Ezine articles and Squidoo attracts significant traffic…

From over 100 articles we have published on each of these platforms back to our website, however, this traffic spends less time on our site than traffic from HubPages. We have a total of 100 articles on HubPages that get a lot of internal HubPage readers visiting them. Our 100 articles on HubPages have been read more than 15,000 times in the past 4 months yet only 600 visitors have come through from these articles to our site.

These results suggest HubPages are a loyal community, so readers tend to stay on the site. However, of those 600 that do come across from HubPages, their average stay on our site is much higher than that from Ezine or Squidoo.

While duplicate content may go unnoticed on some article sites…

While duplicate content may go unnoticed on Squidoo, HubPages and Ezine cracks down on it with knives and forks. Ezine is the toughest, as they use a combination of human editors and software. I have tested this with dummy sites, so have a useful insight for anyone interested in driving traffic with article marketing tactics.

According to Ezine’s policy: if an article is purchased as ‘private label rights’, more than one person can have rights to it, thus making the article in-distinctive.
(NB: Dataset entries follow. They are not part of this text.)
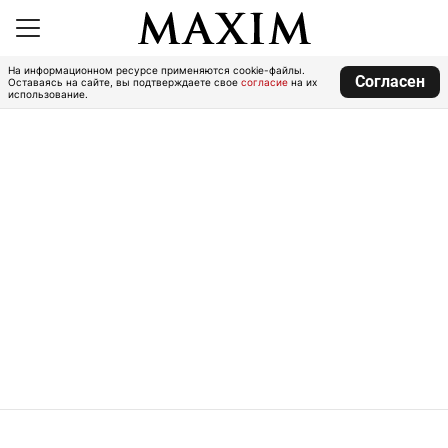
На информационном ресурсе применяются cookie-файлы.
Согласен
Оставаясь на сайте, вы подтверждаете свое
согласие
на их
использование.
If you post that article on one of these sites and the article is posted elsewhere on the internet by someone else (who also purchased the right to publish it) it would still be considered duplicate content.

The article marketing site will ask you to remove the article if two coexist on the internet regardless of who published it first. Even if you modify the article so its 50% altered from its original form, they still won’t care, as it won’t be unique content.
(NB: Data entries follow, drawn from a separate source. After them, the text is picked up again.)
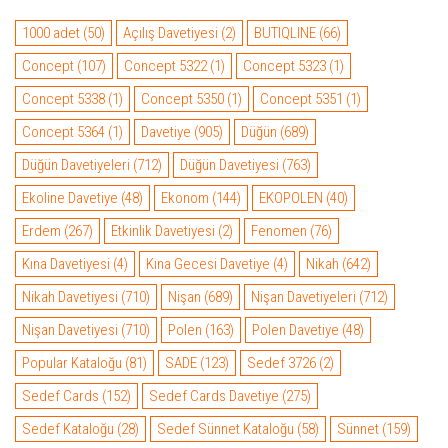
1000 adet
(50)
Açılış Davetiyesi
(2)
BUTIQLINE
(66)
Concept
(107)
Concept 5322
(1)
Concept 5323
(1)
Concept 5338
(1)
Concept 5350
(1)
Concept 5351
(1)
Concept 5364
(1)
Davetiye
(905)
Düğün
(689)
Düğün Davetiyeleri
(712)
Düğün Davetiyesi
(763)
Ekoline Davetiye
(48)
Ekonom
(144)
EKOPOLEN
(40)
Erdem
(267)
Etkinlik Davetiyesi
(2)
Fenomen
(76)
Kına Davetiyesi
(4)
Kına Gecesi Davetiye
(4)
Nikah
(642)
Nikah Davetiyesi
(710)
Nişan
(689)
Nişan Davetiyeleri
(712)
Nişan Davetiyesi
(710)
Polen
(163)
Polen Davetiye
(48)
Popular Kataloğu
(81)
SADE
(123)
Sedef 3726
(2)
Sedef Cards
(152)
Sedef Cards Davetiye
(275)
Sedef Kataloğu
(28)
Sedef Sünnet Kataloğu
(58)
Sünnet
(159)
It won’t be considered duplicate content if…

However, if you write your own article with your own labeled resource box and post it as one author onto 500 different article marketing sites across the web, it won’t be considered duplicate content. So you can reuse your own content across multiple article marketing sites without a worry, as long as you are the sole author of each version.

To establish if an article is unique, all you need to do is copy a sentence from the article and search for it in Google with “inverted commas around it”. Google will show all pages on the internet that have the exact same sentence, so if there are any duplicates you’ll know. You can also use Copyscape.com to find duplicate content.